MacNab Street North between Ferrie and Wood Streets
Across Hamilton’s North End during the Great Depression, even kids were expected to do their part in helping their families through tough times. Florence Fisher, Fred Purser, Floyd Reid and Ezio Settimi remember making every penny count.
Generations of families in this working-class neighbourhood have struggled through the uncertainties of the industrial capitalist economy. Surviving the tough economic times of the 1930s required the effort of one’s whole family, but these hardships were nothing new to most North End families. Their survival strategies were well developed by the time of the Great Depression.
Husbands and fathers had always been expected to “bring home the bacon,” but their wages alone could rarely support a family all year long. Part of the problem was that work didn’t last all year. In 1887, carpenter Edward Hancock of 385 MacNab Street North, for example, complained to the federal government’s Labour Commission that he could only find work for 10 months of the year. This was a common predicament for most workmen in the city. Year-round work became the standard only after World War II. Even if a man did find full-time work, his wages often fell short of the family’s cost of living.
Families in this neighbourhood had to find creative ways to stretch their meagre resources. They regularly sent other family members out to work for wages. Underpaid, unskilled labourers made up at least 40 per cent of the male heads of household along this part of MacNab Street North during the 40 years before the Great Depression. In 1891, four out of five families in this neighbourhood sent more than one person out to earn wages. Sons were usually the secondary breadwinners. Daughters entered the world of waged labour in slightly smaller numbers. Many stayed home to help their mothers. Large numbers of children worked in neighbourhood factories such as Canadian Cottons or Tuckett’s Tabacco; some as young as 12 years old worked long hours under dismal conditions for extremely low pay.

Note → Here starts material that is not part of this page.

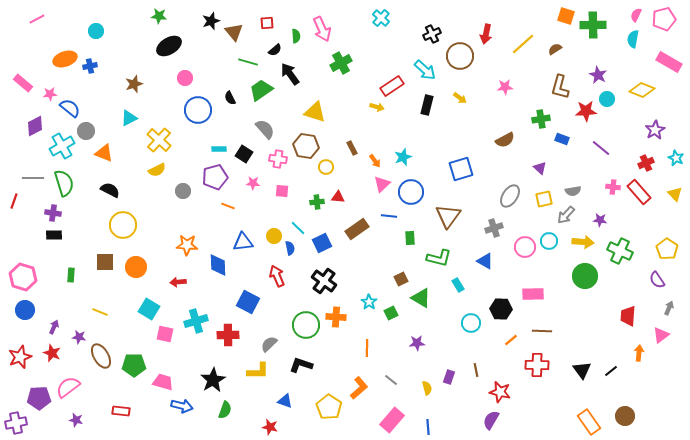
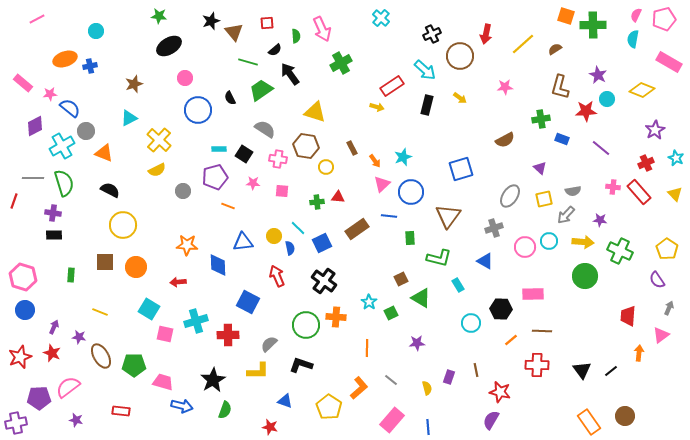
gray semicircle at (265, 129): rotated 15 degrees counterclockwise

Wives were the least likely to work for wages. Household chores, daily trips to the market and child care kept most married women close to home. Married women who did work for wages often tried to find work they could do in the home. This was true for the McMahon family, who lived around the corner on Wood Street, in 1891. Bessie McMahon had four children under six years of age, and took in work as a ready-made tailoress. Her husband John earned very little as a labourer on the railway.
Tied to domestic responsibilities, married women often tried to find ways outside the world of waged work to stretch and supplement the low wages of their husbands. They trimmed the family’s food expenses by cultivating gardens. They preserved fruit and vegetables. They even kept livestock. In 1891, it was not unusual for families in this neighbourhood to keep eight or ten chickens. Taking in lodgers was the best way to generate extra income. A couple of boarders easily brought in as much as a woman could earn working full-time in the needle trades or cotton industry.